THE TASK
The records below are to be written out exactly, with every picture omitted.

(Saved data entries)
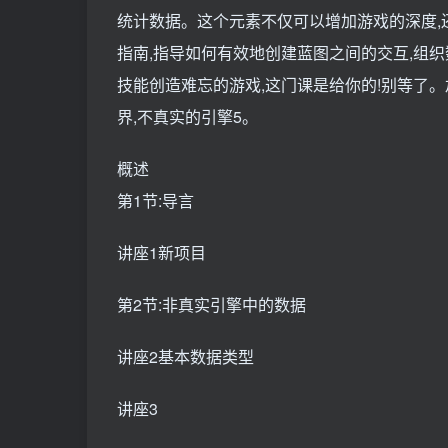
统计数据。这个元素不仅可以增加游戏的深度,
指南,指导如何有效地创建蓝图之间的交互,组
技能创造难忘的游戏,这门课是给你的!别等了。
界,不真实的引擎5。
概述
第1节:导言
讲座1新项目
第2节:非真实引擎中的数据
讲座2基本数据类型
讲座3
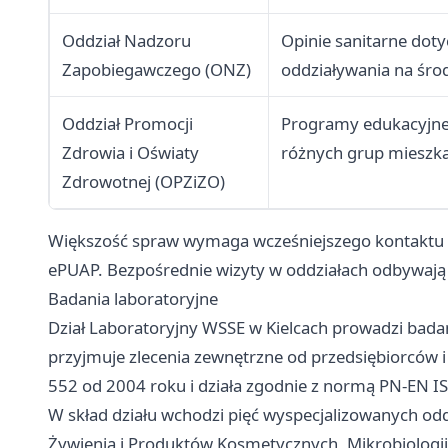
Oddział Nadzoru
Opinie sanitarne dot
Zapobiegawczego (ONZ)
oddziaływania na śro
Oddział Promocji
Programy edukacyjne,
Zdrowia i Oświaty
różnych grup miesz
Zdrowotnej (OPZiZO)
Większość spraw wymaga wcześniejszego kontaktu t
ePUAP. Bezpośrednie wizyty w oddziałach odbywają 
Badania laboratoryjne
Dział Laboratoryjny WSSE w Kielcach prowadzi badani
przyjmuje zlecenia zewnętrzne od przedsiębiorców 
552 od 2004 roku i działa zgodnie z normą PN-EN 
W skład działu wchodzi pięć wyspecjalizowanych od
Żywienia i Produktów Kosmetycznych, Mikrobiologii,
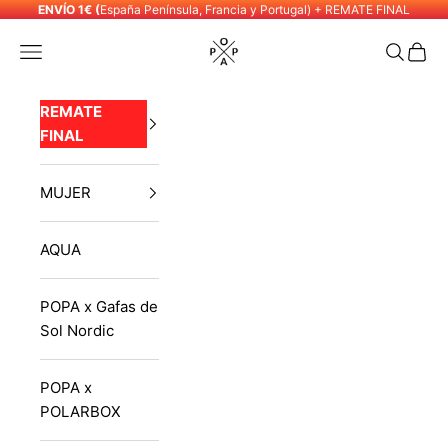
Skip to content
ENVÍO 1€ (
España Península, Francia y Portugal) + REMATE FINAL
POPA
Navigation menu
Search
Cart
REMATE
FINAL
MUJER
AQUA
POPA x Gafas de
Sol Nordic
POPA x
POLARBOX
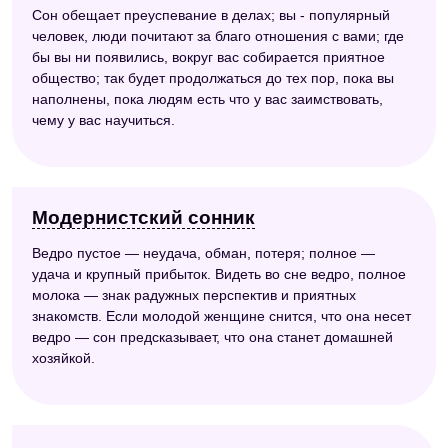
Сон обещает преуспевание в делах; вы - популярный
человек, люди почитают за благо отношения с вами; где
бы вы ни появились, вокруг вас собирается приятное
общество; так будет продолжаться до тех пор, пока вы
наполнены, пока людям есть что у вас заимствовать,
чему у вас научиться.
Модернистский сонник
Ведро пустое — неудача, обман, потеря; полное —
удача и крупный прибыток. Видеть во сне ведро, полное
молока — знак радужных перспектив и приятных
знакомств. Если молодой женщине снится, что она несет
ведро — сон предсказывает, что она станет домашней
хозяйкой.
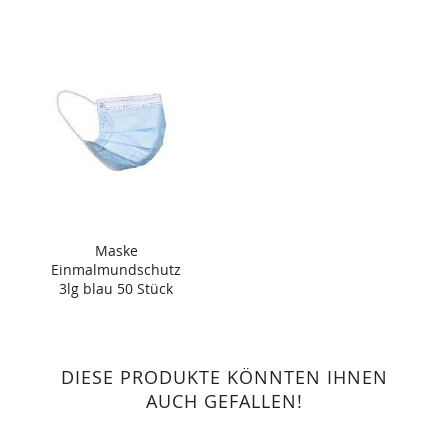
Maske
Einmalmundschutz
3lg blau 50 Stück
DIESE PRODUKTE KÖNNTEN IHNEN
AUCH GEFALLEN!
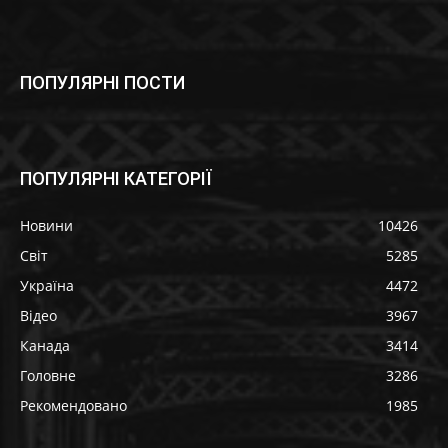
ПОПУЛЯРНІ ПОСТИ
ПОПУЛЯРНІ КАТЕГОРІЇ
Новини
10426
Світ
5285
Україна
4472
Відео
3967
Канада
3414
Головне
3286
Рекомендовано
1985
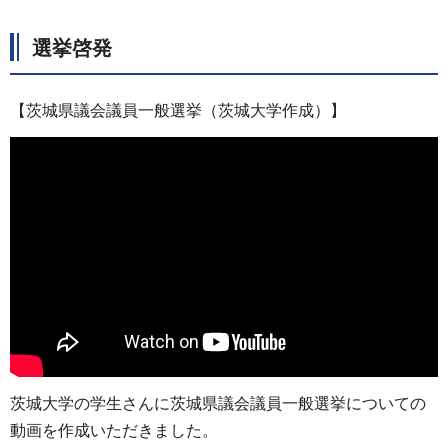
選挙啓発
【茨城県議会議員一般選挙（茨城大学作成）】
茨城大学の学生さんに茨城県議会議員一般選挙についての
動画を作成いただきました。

EXERCISE RESPONSE
统计数据。这个元素不仅可以增加游戏的深度,
指南,指导如何有效地创建蓝图之间的交互,组
技能创造难忘的游戏,这门课是给你的!别等了。
界,不真实的引擎5。
概述
第1节:导言
讲座1新项目
第2节:非真实引擎中的数据
讲座2基本数据类型
讲座3
Oddział Nadzoru
Opinie sanitarne dot
Zapobiegawczego (ONZ)
oddziaływania na śro
Oddział Promocji
Programy edukacyjne,
Zdrowia i Oświaty
różnych grup miesz
Zdrowotnej (OPZiZO)
Większość spraw wymaga wcześniejszego kontaktu t
ePUAP. Bezpośrednie wizyty w oddziałach odbywają 
Badania laboratoryjne
Dział Laboratoryjny WSSE w Kielcach prowadzi badani
przyjmuje zlecenia zewnętrzne od przedsiębiorców 
552 od 2004 roku i działa zgodnie z normą PN-EN 
W skład działu wchodzi pięć wyspecjalizowanych od
Żywienia i Produktów Kosmetycznych, Mikrobiologii,
Skip to content
ENVÍO 1€ (
España Península, Francia y Portugal) + REMATE FINAL
POPA
Navigation menu
Search
Cart
REMATE
FINAL
MUJER
AQUA
POPA x Gafas de
Sol Nordic
POPA x
POLARBOX
Сон обещает преуспевание в делах; вы - популярный
человек, люди почитают за благо отношения с вами; где
бы вы ни появились, вокруг вас собирается приятное
общество; так будет продолжаться до тех пор, пока вы
наполнены, пока людям есть что у вас заимствовать,
чему у вас научиться.
Модернистский сонник
Ведро пустое — неудача, обман, потеря; полное —
удача и крупный прибыток. Видеть во сне ведро, полное
молока — знак радужных перспектив и приятных
знакомств. Если молодой женщине снится, что она несет
ведро — сон предсказывает, что она станет домашней
хозяйкой.
Maske
Einmalmundschutz
3lg blau 50 Stück
DIESE PRODUKTE KÖNNTEN IHNEN
AUCH GEFALLEN!
ПОПУЛЯРНІ ПОСТИ
ПОПУЛЯРНІ КАТЕГОРІЇ
Новини
10426
Світ
5285
Україна
4472
Відео
3967
Канада
3414
Головне
3286
Рекомендовано
1985
選挙啓発
【茨城県議会議員一般選挙（茨城大学作成）】
茨城大学の学生さんに茨城県議会議員一般選挙についての
動画を作成いただきました。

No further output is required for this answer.